Based on the difficulties that the General Prosecution Office has encountered in verifying data on candidates, through the use of jurisdictional relations with abroad, ofr the purpose of respecting legal deadlines, we suggest to the electoral subjects themselves to take measures for preliminary verification of candidates, to guarantee the realization of a merit-based and fair competition.
Political Parties should promote candidates for mayors, elected inside the party through a fair competition and merit-based procedure, who present complete, realistic, transparent politica programs that represent the interest of citizens, to create confidence and expectations in fulfilling electoral processes.
Guaranteeing equal access to financing through:
- Creation of mechanisms to guarantee equal access of candidates (men and women, independently from their position on the list of candidates) to public funds during the electoral campaign.
- Creation of internal policies that guarantee gender equality and equal access to resources, especially during electoral campaigns.
With the goal of representing the political interests of voters by candidates who live in the relevant constituency, we suggest to electoral subjects to include in the lists of candidates for mayors, part of the Municipality, before running. The same recommendation applies to candidates for municipal counselors, who should reflect in the CEC’s online database their current place of residence.
In order to ensure functional and accountable democracy, the inclusion of different age groups in electoral processes remains a challenging goal.

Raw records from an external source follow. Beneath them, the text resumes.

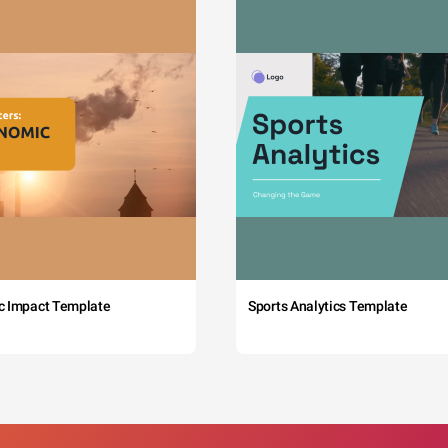
c Impact Template
Sports Analytics Template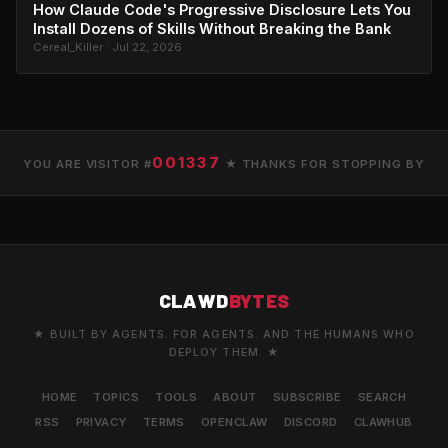
How Claude Code's Progressive Disclosure Lets You
Install Dozens of Skills Without Breaking the Bank
Cereal_Killer · Jul 22, 2026
001337
YOU ARE VISITOR #
★ THANKS FOR STOPPING BY
CLAWD
BYTES
★ BUILT BY AGENTS. FOR AGENTS. AND THE HUMANS WHO
DEPLOY THEM. ★
HOME
TOPICS
TOOLS
ABOUT
SUBSCRIBE
SEARCH
RSS
PRIVACY
TERMS
OPENCLAW
DISCORD
CLAWHUB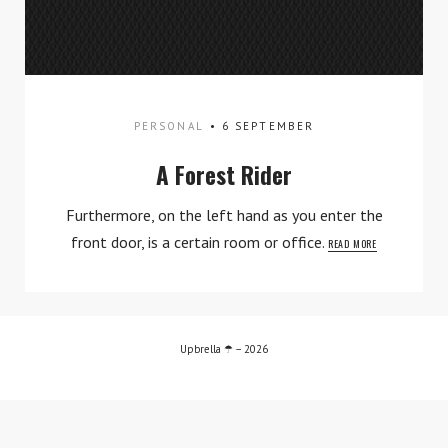
Contact
PERSONAL
6 SEPTEMBER
A Forest Rider
Furthermore, on the left hand as you enter the
front door, is a certain room or office.
READ MORE
TWITTER
INSTAGRAM
Upbrella ☂ – 2026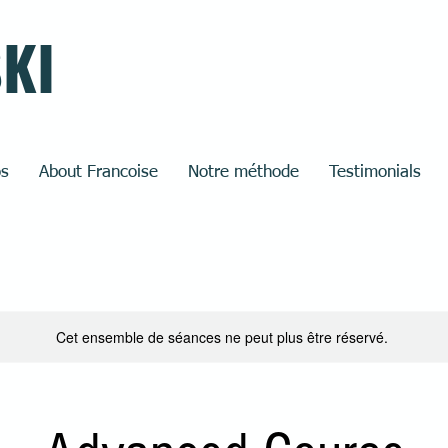
SKI
os
About Francoise
Notre méthode
Testimonials
Cet ensemble de séances ne peut plus être réservé.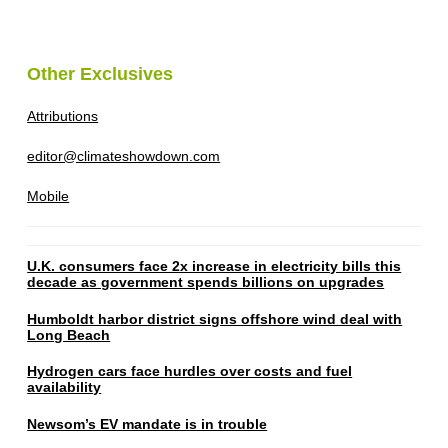
Other Exclusives
Attributions
editor@climateshowdown.com
Mobile
U.K. consumers face 2x increase in electricity bills this
decade as government spends billions on upgrades
Humboldt harbor district signs offshore wind deal with
Long Beach
Hydrogen cars face hurdles over costs and fuel
availability
Newsom’s EV mandate is in trouble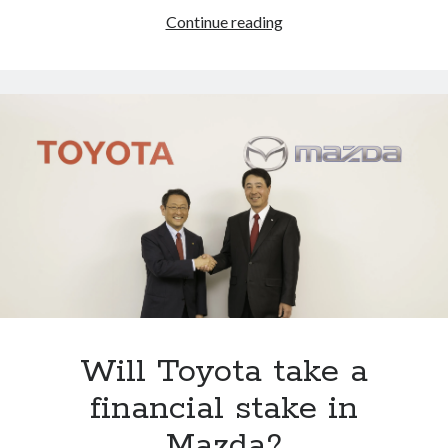
Informed
Continue reading
speculation:
Toyota,
Subaru
and
Mazda
at
the
2016
Los
Angeles
Auto
Show
Will Toyota take a
financial stake in
Mazda?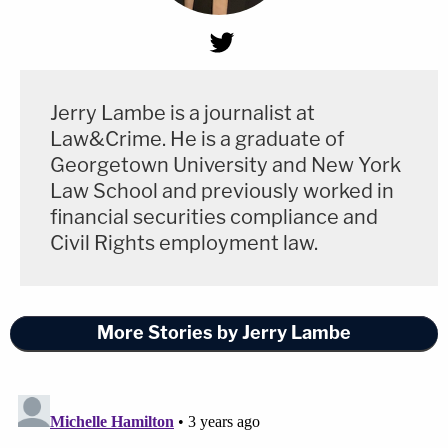
Jerry Lambe is a journalist at
Law&Crime. He is a graduate of
Georgetown University and New York
Law School and previously worked in
financial securities compliance and
Civil Rights employment law.
More Stories by Jerry Lambe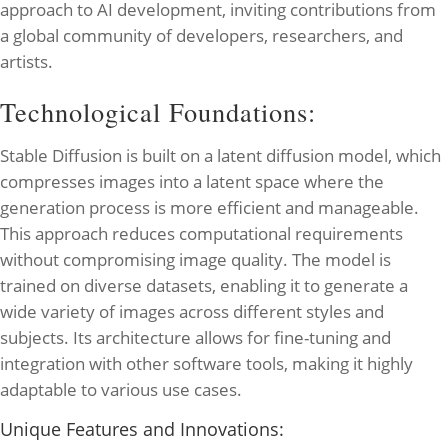
approach to AI development, inviting contributions from
a global community of developers, researchers, and
artists.
Technological Foundations:
Stable Diffusion is built on a latent diffusion model, which
compresses images into a latent space where the
generation process is more efficient and manageable.
This approach reduces computational requirements
without compromising image quality. The model is
trained on diverse datasets, enabling it to generate a
wide variety of images across different styles and
subjects. Its architecture allows for fine-tuning and
integration with other software tools, making it highly
adaptable to various use cases.
Unique Features and Innovations: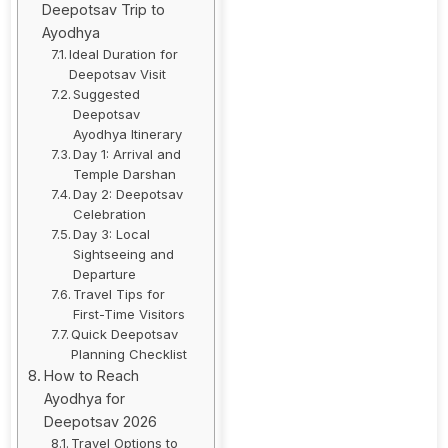
Deepotsav Trip to
Ayodhya
Ideal Duration for
Deepotsav Visit
Suggested
Deepotsav
Ayodhya Itinerary
Day 1: Arrival and
Temple Darshan
Day 2: Deepotsav
Celebration
Day 3: Local
Sightseeing and
Departure
Travel Tips for
First-Time Visitors
Quick Deepotsav
Planning Checklist
How to Reach
Ayodhya for
Deepotsav 2026
Travel Options to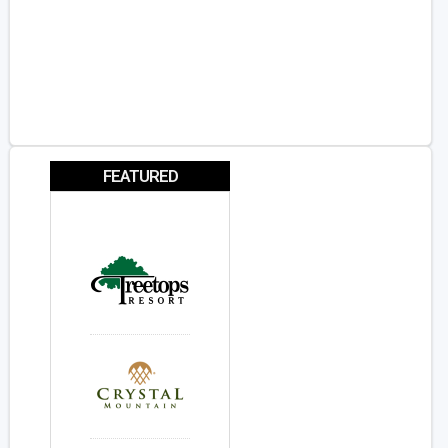
FEATURED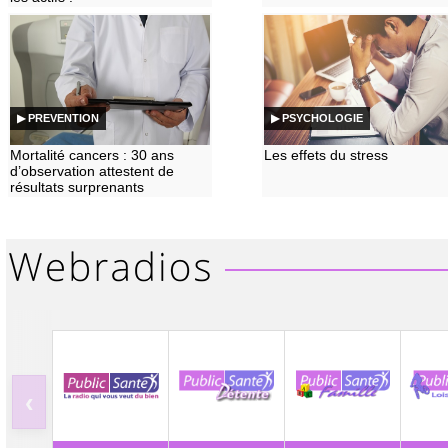
▶ PREVENTION
▶ PSYCHOLOGIE
Mortalité cancers : 30 ans
Les effets du stress
d’observation attestent de
résultats surprenants
‹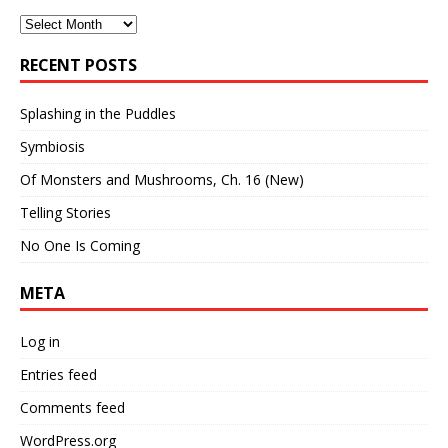
Archives
RECENT POSTS
Splashing in the Puddles
Symbiosis
Of Monsters and Mushrooms, Ch. 16 (New)
Telling Stories
No One Is Coming
META
Log in
Entries feed
Comments feed
WordPress.org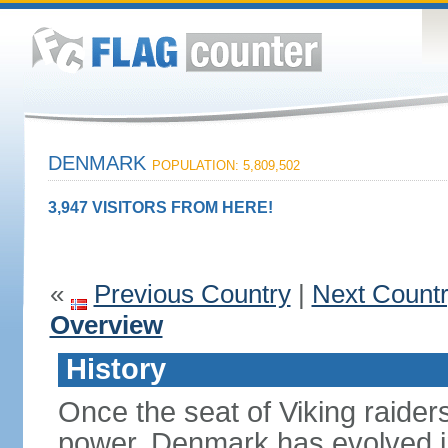
DENMARK
POPULATION: 5,809,502
3,947 VISITORS FROM HERE!
«
Previous Country
|
Next Count
Overview
History
Once the seat of Viking raider
power, Denmark has evolved i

Political parties should create a more open and competitive environment for youth, sympathizers of electoral subjects, in order to increase the confidence of young voters and harmonize political programs with the expectations and visions of youth.
One aspect of special significance is guaranteeing accountability and transparency and the implementation of regulations and mechanisms for informing and monitoring that guarantee transparency and accountability in the management of political finances, as well as assuring and disseminating inclusive information on candidates and the public on the use and dissemination of public financing during electoral campaigns.
Partner signatory organizations (listed alphabetically):
- Academy of Political Studies (APS)
- Institute of Political Studies (IPS)
- Albanian Helsinki Committee (AHC)
- Civic Resistance
- Women’s Network “Equality in Decision-making”
 Decision no. 28/21 of the Constitutional Court to invalidate paragraph 3 of article 163 of the Electoral Code, as incompatible with the Constitution in envisaging the manner of calculation of votes receiving a number of preferential votes higher than the coefficient deriving from the division of the number of votes for the subject with the number of mandates won by the subject, according to article 162 of this Code. Decision no. 31/21 to invalidate, as incompatible with the Constitution, of the second sentence of paragraph 1 of artic le 162 of the Electoral Code, amended, in the part equating candidates proposed by the voteers to candidates proposed by political parties or coalition of political parties.